WHAT IS NEEDED
Using the data below, show every line where the word "Erklärung" occurs.

EXCERPTED DATA
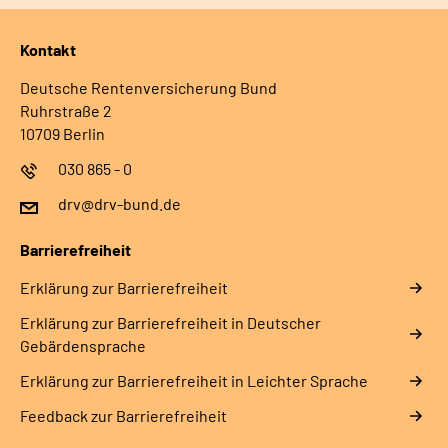
Kontakt
Deutsche Rentenversicherung Bund
Ruhrstraße 2
10709 Berlin
030 865 - 0
drv@drv-bund.de
Barrierefreiheit
Erklärung zur Barrierefreiheit
Erklärung zur Barrierefreiheit in Deutscher
Gebärdensprache
Erklärung zur Barrierefreiheit in Leichter Sprache
Feedback zur Barrierefreiheit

ANSWER TO THE EXERCISE
Erklärung zur Barrierefreiheit
Erklärung zur Barrierefreiheit in Deutscher
Erklärung zur Barrierefreiheit in Leichter Sprache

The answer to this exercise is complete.